The woman he saved on that December afternoon asked 9News not to show her face or say her name. She wanted to share her story of addiction and the fast response that saved her life.
“I died. I was dead. They both saved my life,” the woman told 9News about Calderon-Calzada and the man who called 911. “God was looking over me. I know not everyone believes in God, but it was a miracle of some sort. That was something. It was a miracle.”
She said she knew the pill was laced with fentanyl. Her decision to take it was fueled by decades of addiction.
“That was what was available, and I was willing to try it,” she said. “It eats your soul up. It absolutely eats your soul. There is a better way to live, and I lived that way before. I don’t know why it keeps calling us back and why it haunts us. It’s a lifelong challenge.”
Now she has another chance, thanks to how quickly she was revived.
“He’s an angel. Angel in a uniform,” she said. “This was a reality that I truly died. I was just thinking about what my dad would do. About how he would feel.”
The woman said that in the months since the overdose, she has sought treatment and went to a detox facility. She feels better and is returning to the life she knew before addiction.
“It makes me feel better knowing that she’s doing better now, and at least I had a part in helping her get to where she is now,” Calderon-Calzada said. “So that makes me happy.”

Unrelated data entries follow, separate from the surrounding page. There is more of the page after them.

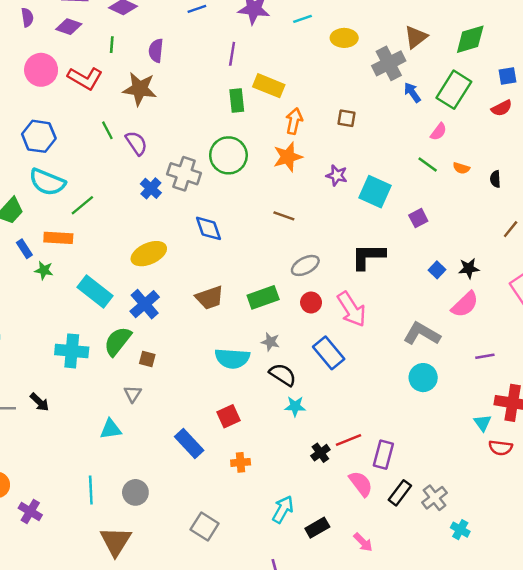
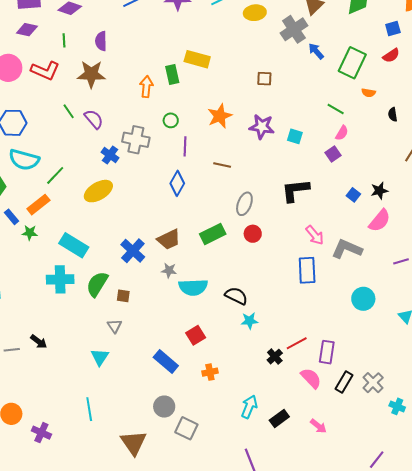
purple line: (232, 54) -> (185, 146), moved
green rectangle: (454, 90) -> (352, 63), moved
orange arrow: (294, 121) -> (146, 87), moved
pink semicircle: (438, 132) -> (342, 133), moved
green circle: (228, 155) -> (171, 120), size x0.5
orange semicircle: (461, 168) -> (368, 93), moved
purple star: (337, 175) -> (262, 127), size x1.4
cyan square: (375, 192) -> (295, 136), size x0.6
blue diamond: (209, 228) -> (177, 183), moved, turned 55
orange rectangle: (58, 238) -> (38, 205), turned -35
yellow ellipse: (149, 254) -> (98, 191), moved
gray ellipse: (305, 265) -> (244, 204), turned -35
blue cross: (145, 304) -> (133, 251), moved
pink arrow: (352, 309) -> (315, 235), moved, size x0.7
gray star: (270, 342) -> (169, 270), moved
cyan cross: (72, 351) -> (60, 279), moved
blue rectangle: (329, 353) -> (307, 270), moved, turned 44
cyan circle: (423, 378) -> (363, 299), moved
cyan triangle: (111, 429) -> (100, 357), turned -42
gray circle: (135, 492) -> (164, 407), moved
brown triangle: (116, 541) -> (134, 443), moved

Narcan use by officers rises
Most law-enforcement agencies don’t keep track of how many times they administer naloxone, but it’s clear that the increasing number of overdoses isn’t only in Arapahoe County.
“People will use something thinking that it’s something else,” said Boulder Police Deputy Chief Stephen Redfearn. “If it’s laced with fentanyl, you’ll see a very quick overdose.”
His officers don’t leave the station anymore without naloxone.
“What we’ve seen from 2020 to 2021 is our uses of Narcan by our officers almost doubled,” Redfearn said. “It’s one of the tools that our officers won’t leave the station without when they head out on their shift.”
Colorado has a law that protects people who call 911 from being prosecuted, even if they have illegal drugs on them. The goal is to encourage people to call for help when they need it instead of worrying if they’ll get in trouble.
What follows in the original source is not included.